*Work item:* Within the listing below, count the lines that include "Belle" and give the count alone.

*Information given:*
————
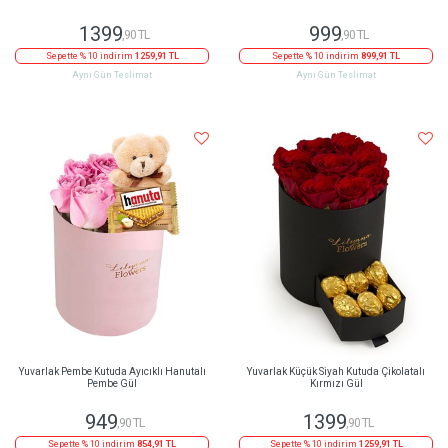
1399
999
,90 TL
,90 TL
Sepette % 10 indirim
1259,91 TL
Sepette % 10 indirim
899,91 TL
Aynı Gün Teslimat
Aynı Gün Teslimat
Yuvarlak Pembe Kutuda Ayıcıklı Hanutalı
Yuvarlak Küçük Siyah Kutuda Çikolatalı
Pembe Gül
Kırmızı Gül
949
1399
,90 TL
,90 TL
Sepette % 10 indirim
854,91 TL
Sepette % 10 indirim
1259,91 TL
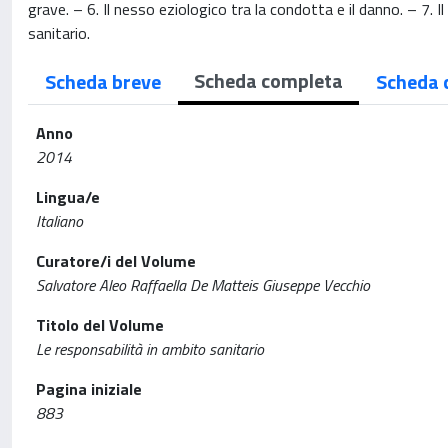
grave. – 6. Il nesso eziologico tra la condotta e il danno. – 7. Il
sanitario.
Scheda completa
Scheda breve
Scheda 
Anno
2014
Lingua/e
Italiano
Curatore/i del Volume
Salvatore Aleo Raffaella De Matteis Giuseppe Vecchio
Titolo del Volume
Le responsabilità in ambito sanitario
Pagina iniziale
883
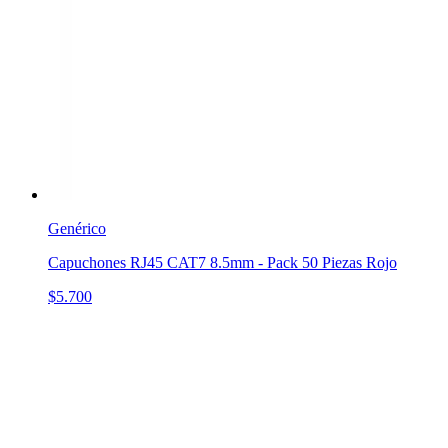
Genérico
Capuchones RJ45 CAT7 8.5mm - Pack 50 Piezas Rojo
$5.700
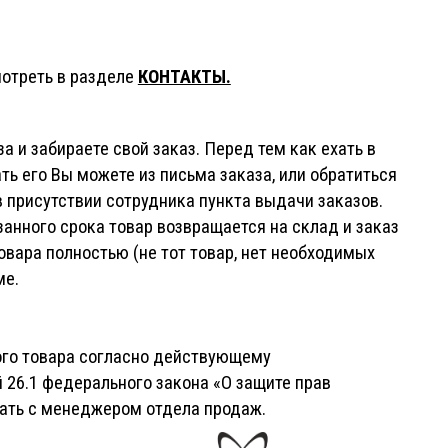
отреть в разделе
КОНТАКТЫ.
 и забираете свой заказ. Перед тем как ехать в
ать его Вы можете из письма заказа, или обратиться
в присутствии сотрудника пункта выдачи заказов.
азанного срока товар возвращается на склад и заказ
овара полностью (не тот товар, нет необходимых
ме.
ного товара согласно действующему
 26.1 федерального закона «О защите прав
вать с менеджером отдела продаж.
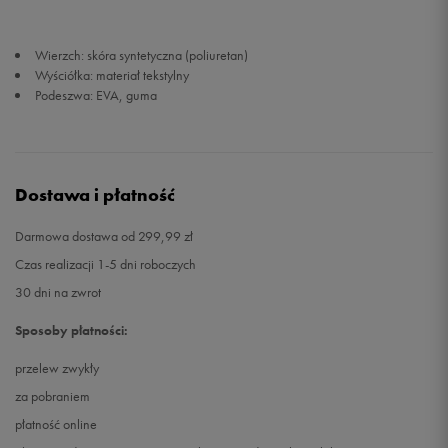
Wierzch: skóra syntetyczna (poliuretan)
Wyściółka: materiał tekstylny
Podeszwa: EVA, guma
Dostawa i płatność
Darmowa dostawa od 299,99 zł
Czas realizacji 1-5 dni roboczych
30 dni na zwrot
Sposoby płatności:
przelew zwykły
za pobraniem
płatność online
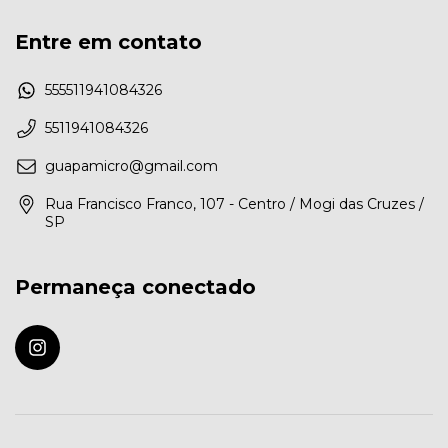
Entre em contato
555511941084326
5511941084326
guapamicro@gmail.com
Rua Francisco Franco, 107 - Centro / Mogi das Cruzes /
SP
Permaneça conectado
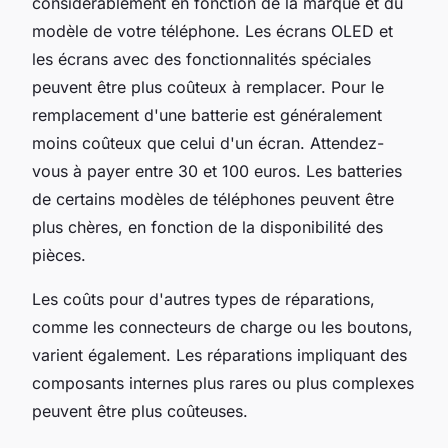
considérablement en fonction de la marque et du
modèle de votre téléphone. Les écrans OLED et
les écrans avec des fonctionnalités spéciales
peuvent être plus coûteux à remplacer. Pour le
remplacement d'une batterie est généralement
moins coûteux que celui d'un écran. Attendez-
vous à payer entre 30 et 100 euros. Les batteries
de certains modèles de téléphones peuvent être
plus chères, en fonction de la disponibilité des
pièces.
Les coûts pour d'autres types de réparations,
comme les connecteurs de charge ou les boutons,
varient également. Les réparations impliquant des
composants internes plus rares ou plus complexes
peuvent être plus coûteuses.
————
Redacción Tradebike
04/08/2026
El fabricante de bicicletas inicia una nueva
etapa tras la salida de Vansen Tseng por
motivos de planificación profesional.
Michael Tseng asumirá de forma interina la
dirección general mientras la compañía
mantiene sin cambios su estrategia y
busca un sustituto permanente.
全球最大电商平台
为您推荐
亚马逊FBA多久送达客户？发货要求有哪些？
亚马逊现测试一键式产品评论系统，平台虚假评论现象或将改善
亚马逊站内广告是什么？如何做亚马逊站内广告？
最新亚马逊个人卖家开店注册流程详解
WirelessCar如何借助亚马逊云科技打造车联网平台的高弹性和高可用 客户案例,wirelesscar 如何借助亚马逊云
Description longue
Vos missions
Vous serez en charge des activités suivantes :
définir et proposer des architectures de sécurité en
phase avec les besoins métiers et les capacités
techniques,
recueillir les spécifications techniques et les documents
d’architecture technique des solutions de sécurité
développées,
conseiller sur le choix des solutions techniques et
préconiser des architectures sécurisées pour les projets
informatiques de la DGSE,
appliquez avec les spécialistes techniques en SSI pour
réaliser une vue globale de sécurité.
————
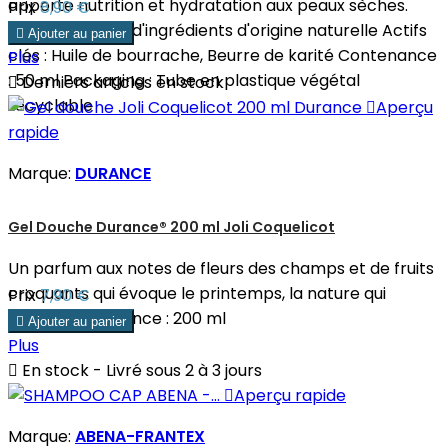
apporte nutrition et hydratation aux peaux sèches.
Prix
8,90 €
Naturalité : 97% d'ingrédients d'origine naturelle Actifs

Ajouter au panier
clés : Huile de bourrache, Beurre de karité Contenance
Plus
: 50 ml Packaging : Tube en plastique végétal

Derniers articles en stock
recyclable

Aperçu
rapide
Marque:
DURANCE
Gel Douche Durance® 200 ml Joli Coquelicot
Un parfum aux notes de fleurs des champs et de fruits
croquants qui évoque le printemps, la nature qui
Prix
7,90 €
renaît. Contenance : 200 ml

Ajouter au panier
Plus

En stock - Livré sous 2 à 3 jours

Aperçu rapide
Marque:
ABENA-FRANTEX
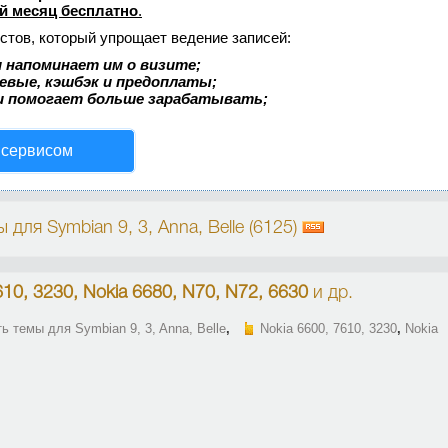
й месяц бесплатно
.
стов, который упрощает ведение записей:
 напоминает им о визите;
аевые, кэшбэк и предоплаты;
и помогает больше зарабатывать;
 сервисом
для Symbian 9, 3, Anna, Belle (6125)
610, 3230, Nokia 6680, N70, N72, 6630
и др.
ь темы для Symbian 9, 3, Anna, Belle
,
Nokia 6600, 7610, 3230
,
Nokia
————
*Response to the task:* 2